これがラウンジの天井を二分しているのですから、僕のような量子力学を専門としてきた理論物理学者は唸ってしまいます。むろん、内装は物理学者だけを唸らせるものではなく、窓辺には生命の木を彷彿させる現代アートが美しい東京の夜景を引き立ててくれていました。
確かに、そのオブジェの背後に広がる東京タワーの夜景は秀悦でした・・・。
こうして、隅田川の花火大会の余韻を残した東京の夜空を虎ノ門ヒルズの高層階から眺めながら、夏の日の週末の夜は更けていったのです・・・。
明けて翌日曜日は久し振りに文京スポーツセンターを会場に、東京道場の稽古がありました。いつも使っている江戸川橋体育館の近くにはコインパーキングがたくさんあるのですが、文京スポーツセンターの周囲にはあまりありません。その日は運よく最も近い場所に駐車することができたのですが、見ると隣の駐車場所には僕の愛車とほぼ同じ年代の古いポルシェ911で、しかも同じ系統の赤色塗装のものが先に駐まっていました。
ということで、さっそく記念撮影をしながら、「うーん、これは何かの予兆だ。きっと今日の稽古では記念すべきことが起きるはずだ!」などと勝手に盛り上がっていました。
で、駐車場から文京スポーツセンターまで歩いていき、柔道場で月に2回の稽古を開始しようとしたとき、受付事務をお願いしている美人秘書が僕に教えてくれました。な、な、なんと東京道場入門者通算1000人目の入門者がその日入門して下さったとのこと!
そう、あの3・11東日本大震災直後から始めた東京道場が丸8年とちょっとで入門者が1000人を超えたのです!
いやー、感無量ですね。
あ、その記念すべき1000人目の入門者には記念品としてフランスで活躍なさっている松井守男画伯が描いて下さった僕の似顔絵のコピーを額に入れたものを受け取っていただきました。

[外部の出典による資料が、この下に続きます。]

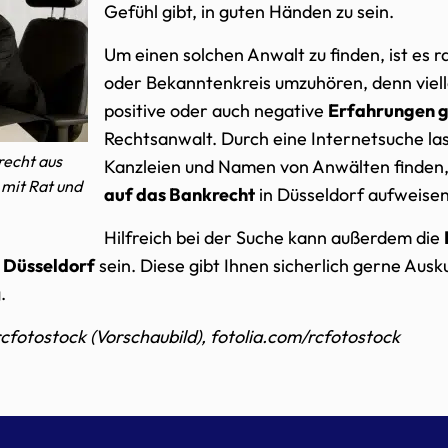
Gefühl gibt, in guten Händen zu sein.
Um einen solchen Anwalt zu finden, ist es r
oder Bekanntenkreis umzuhören, denn vielle
positive oder auch negative
Erfahrungen 
Rechtsanwalt. Durch eine Internetsuche las
recht aus
Kanzleien und Namen von Anwälten finden,
 mit Rat und
auf das Bankrecht
in Düsseldorf aufweisen
Hilfreich bei der Suche kann außerdem die
 Düsseldorf
sein. Diese gibt Ihnen sicherlich gerne Aus
.
cfotostock (Vorschaubild), fotolia.com/rcfotostock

そして、その日の稽古に参加していた門人達全員も一緒に記念撮影と洒落込んだのです。
夏の週末は、こうして無事に終わっていった・・・と思いきや、夜中になると僕の部屋を包んだ白金の龍穴の活動が活発になっていたようです。東京道場の四天王の一人が夜の龍穴の写真を撮ったところ、高価なデジカメの調子が狂ったあげく、このように摩訶不思議な写真が撮れてしまったのですから!
龍穴上空の空間が歪んでいるとしか思えない写真には驚きましたが、やはり夏の週末には背筋がゾッとする体験が不可欠なのでしょうか?